This burst culminates in what is known as the "ringdown" signal, which corresponds to the relaxation of the newly formed black hole into equilibrium. During this phase, the remnant black hole emits gravitational waves characteristic of its fundamental resonant oscillations, referred to as quasi-normal modes [5].
According to general relativity, gravitational waves exhibit two degrees of freedom or polarizations. As such, they can be modeled as bivariate signals, and their polarization state can be effectively described using a geometric framework [3,4].
Project summary
The objective of the internship is to investigate novel methods for estimating polarized signal components from noisy measurements.
This internship focuses on the challenge of extracting the elementary modes that compose a bivariate signal. To analyze the modal structure, extensions of classical structured low-rank approximation (SLRA) techniques, based on Hankel [6] or Löwner matrices [7], will be explored. These techniques will be adapted using the framework developed in [2,3] designed for handling bivariate signals.

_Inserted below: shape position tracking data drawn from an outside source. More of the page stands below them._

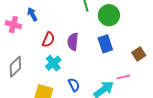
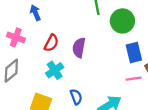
pink cross: (13, 25) -> (16, 37), moved
blue rectangle: (105, 44) -> (134, 52), moved
pink line: (123, 77) -> (134, 79), moved

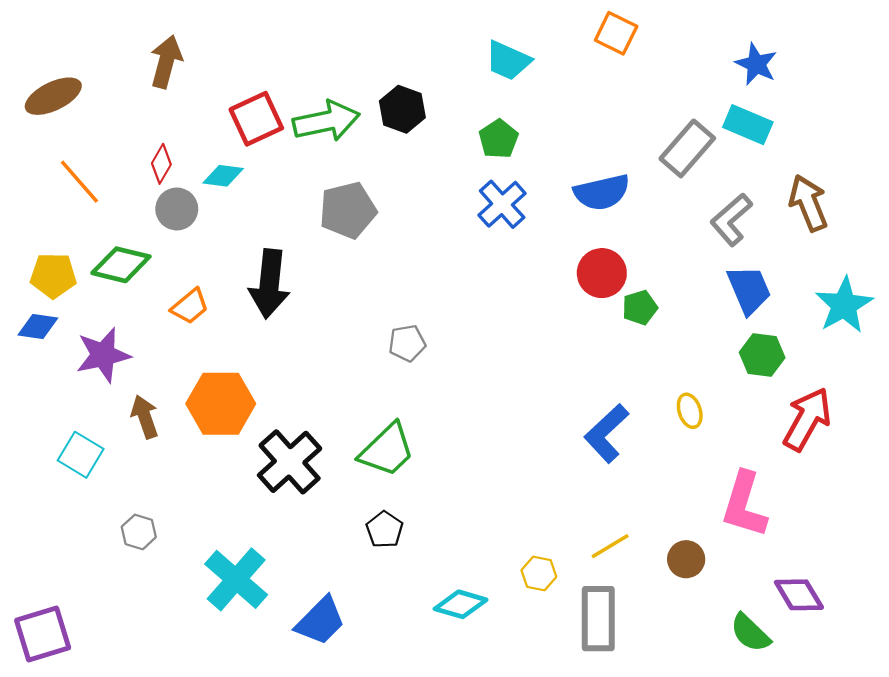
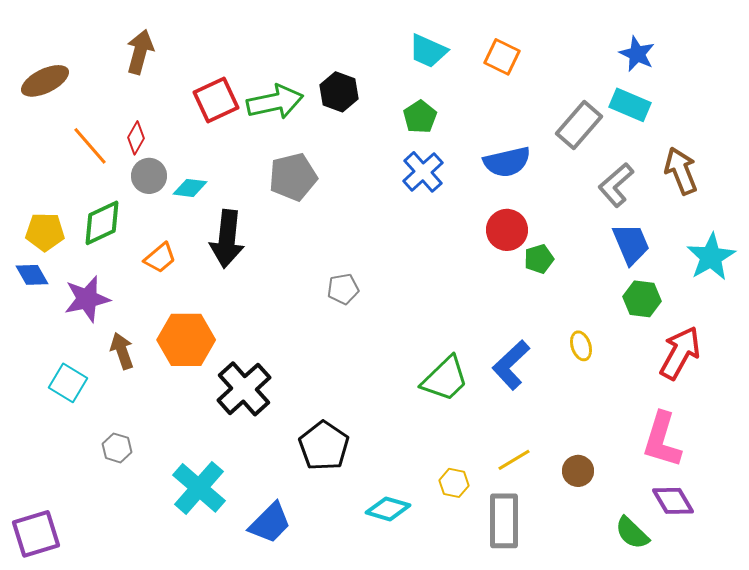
orange square: (616, 33) -> (502, 57), moved
cyan diamond: (223, 176) -> (190, 188), moved
orange line: (79, 182) -> (90, 146), moved
green diamond: (121, 265) -> (102, 223), turned -39
blue diamond: (38, 327) -> (32, 275), turned 52
green trapezoid: (387, 450) -> (445, 379), moved
pink L-shape: (744, 505) -> (662, 440), moved
black pentagon: (385, 530) -> (324, 446), size x1.6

The resulting polarized versions of SLRA will be developed and tested on simulated data under realistic noise conditions. The ultimate goal is to apply these methods to gravitational-wave data to extract the quasi-normal modes from the ringdown phase of gravitational-wave signals.
Candidate profile
He/she should be enrolled in a M2R or engineer diploma in one or more of the following fields: theoretical physics, applied mathematics, signal and image processing. The candidate should have good writing and oral communication skills.
Environment
Position can be started anytime from February, 2025 and duration is up to 6 months. The candidate will be based in Gipsa-Lab, Grenoble. This internship will be hosted by the RICOCHET ANR project, with regular meetings and exchanges with researchers from the project. The internship could be pursued through a PhD.
References
[1] B. P. Abbott et al., "Observation of Gravitational Waves from a Binary Black Hole
Merger", Phys. Rev. Lett., 116(6) 2016.
[2] C. Cano, "Mathematical tools and signal processing algorithms for the study of gravitational waves polarization", PhD thesis, University Grenoble Alps, 2022.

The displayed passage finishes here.